▸ **Requirement**:
Everything from the line holding "China Trade" through the last line below must be repeated exactly, and nothing else.

*** Opening The records ***

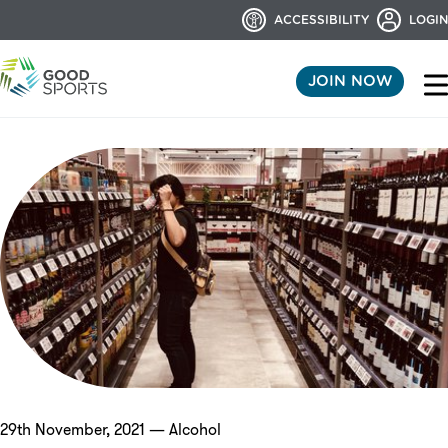
ACCESSIBILITY
LOGIN
JOIN NOW
29th November, 2021 — Alcohol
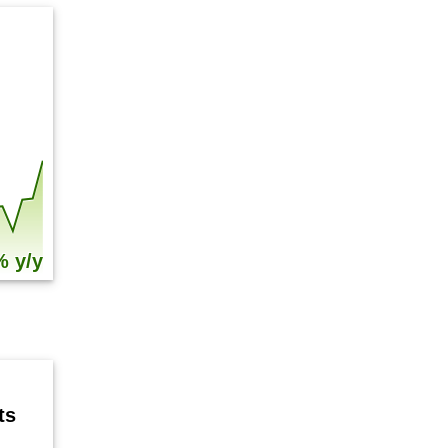
% y/y
ts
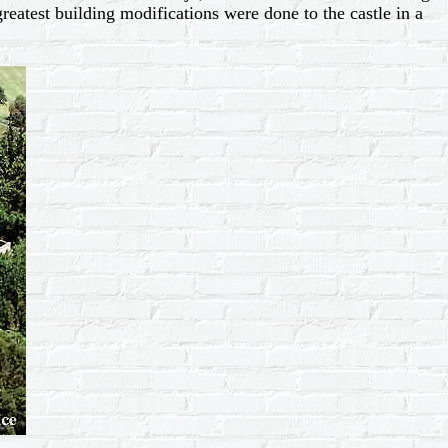
reatest building modifications were done to the castle in a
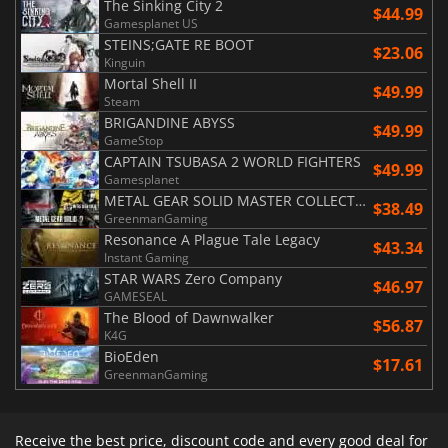
The Sinking City 2
$44.99
Gamesplanet US
STEINS;GATE RE BOOT
$23.06
Kinguin
Mortal Shell II
$49.99
Steam
BRIGANDINE ABYSS
$49.99
GameStop
CAPTAIN TSUBASA 2 WORLD FIGHTERS
$49.99
Gamesplanet
METAL GEAR SOLID MASTER COLLECTION Vol.2
$38.49
GreenmanGaming
Resonance A Plague Tale Legacy
$43.34
Instant Gaming
STAR WARS Zero Company
$46.97
GAMESEAL
The Blood of Dawnwalker
$56.87
K4G
BioEden
$17.61
GreenmanGaming
Receive the best price, discount code and every good deal for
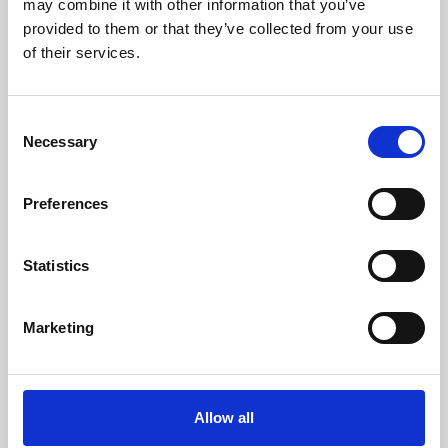
may combine it with other information that you’ve
provided to them or that they’ve collected from your use
of their services.
Consent
Necessary
Selection
Preferences
Learning & Education
Whether for pleasure, professional skills or education,
Statistics
Phoenix's short courses, talks, workshops and
screenings make learning rewarding and fun.
Marketing
Allow all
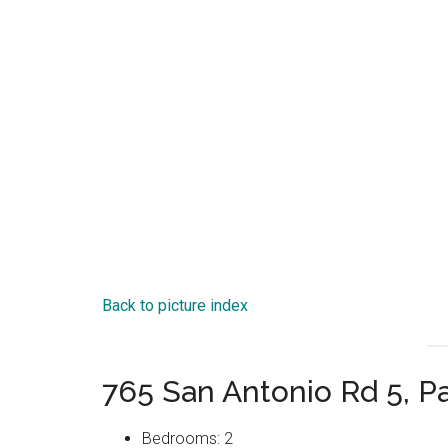
Back to picture index
765 San Antonio Rd 5, P
Bedrooms: 2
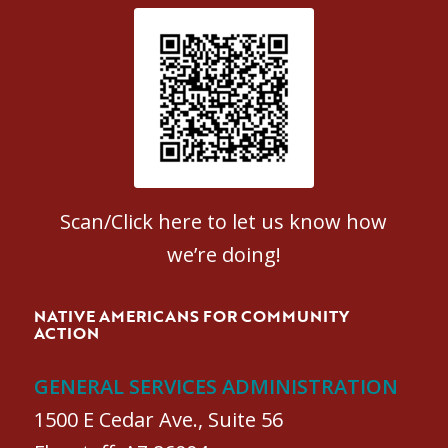
Patient Satisfaction survey
Scan/Click here to let us know how
we’re doing!
NATIVE AMERICANS FOR COMMUNITY
ACTION
GENERAL SERVICES ADMINISTRATION
1500 E Cedar Ave., Suite 56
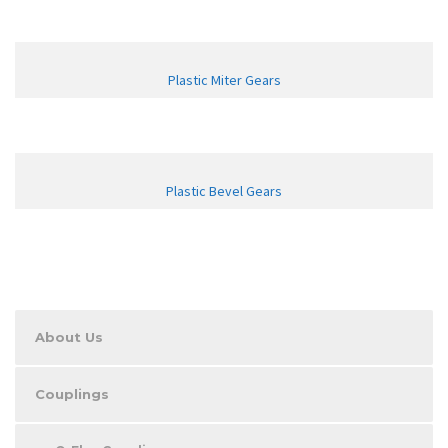
Plastic Miter Gears
Plastic Bevel Gears
About Us
Couplings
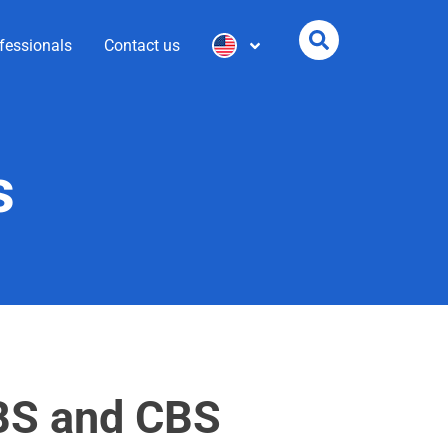
fessionals
Contact us
s
IBS and CBS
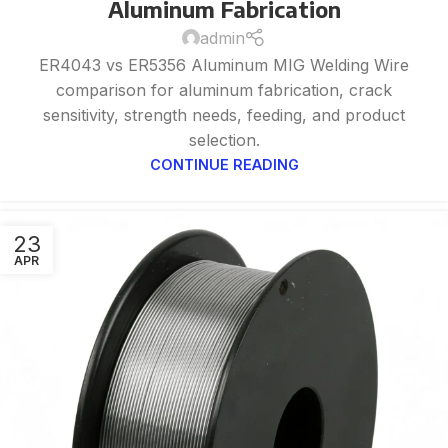
Aluminum Fabrication
admin
ER4043 vs ER5356 Aluminum MIG Welding Wire
comparison for aluminum fabrication, crack
sensitivity, strength needs, feeding, and product
selection.
CONTINUE READING
23
APR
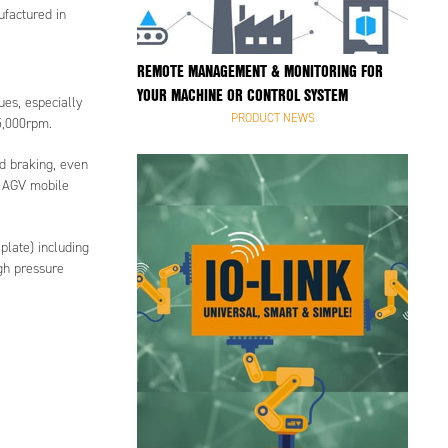
ufactured in
REMOTE MANAGEMENT & MONITORING FOR
YOUR MACHINE OR CONTROL SYSTEM
ues, especially
PRODUCT NEWS
5,000rpm.
nd braking, even
f AGV mobile
plate) including
gh pressure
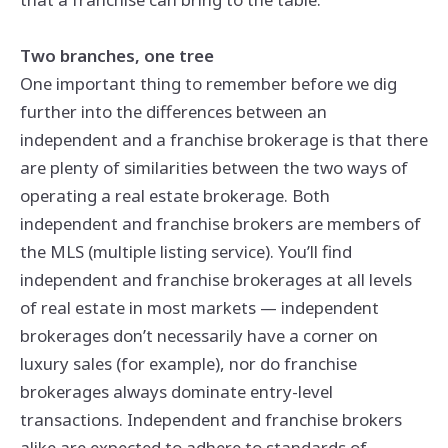
Two branches, one tree
One important thing to remember before we dig
further into the differences between an
independent and a franchise brokerage is that there
are plenty of similarities between the two ways of
operating a real estate brokerage. Both
independent and franchise brokers are members of
the MLS (multiple listing service). You’ll find
independent and franchise brokerages at all levels
of real estate in most markets — independent
brokerages don’t necessarily have a corner on
luxury sales (for example), nor do franchise
brokerages always dominate entry-level
transactions. Independent and franchise brokers
alike are expected to adhere to standards of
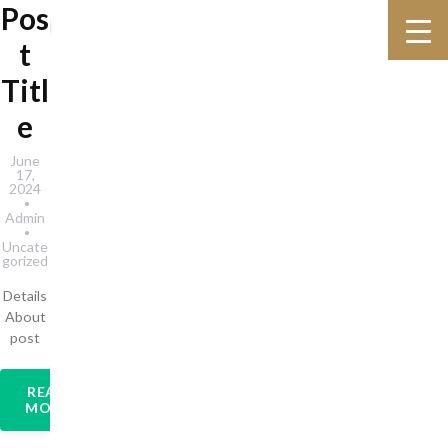
Pos
t
Titl
e
June
17,
2024
Admin
Uncate
gorized
Details
About
post
READ
MORE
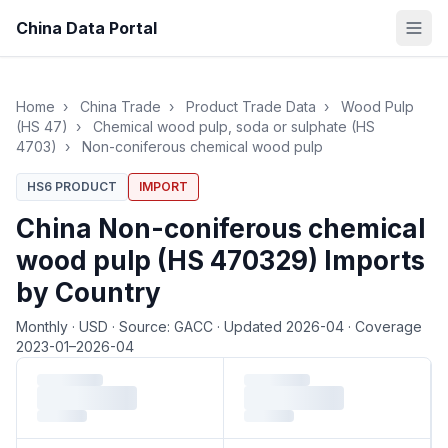
China Data Portal
Home
›
China Trade
›
Product Trade Data
›
Wood Pulp
(HS 47)
›
Chemical wood pulp, soda or sulphate (HS
4703)
›
Non-coniferous chemical wood pulp
HS6 PRODUCT
IMPORT
China Non-coniferous chemical
wood pulp (HS 470329) Imports
by Country
Monthly
·
USD
·
Source: GACC
·
Updated 2026-04
·
Coverage
2023-01–2026-04
Loading monthly trade data…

*** Closing The records ***

▸ **Solution for this exercise**:
China Trade
›
Product Trade Data
›
Wood Pulp
(HS 47)
›
Chemical wood pulp, soda or sulphate (HS
4703)
›
Non-coniferous chemical wood pulp
HS6 PRODUCT
IMPORT
China Non-coniferous chemical
wood pulp (HS 470329) Imports
by Country
Monthly
·
USD
·
Source: GACC
·
Updated 2026-04
·
Coverage
2023-01–2026-04
Loading monthly trade data…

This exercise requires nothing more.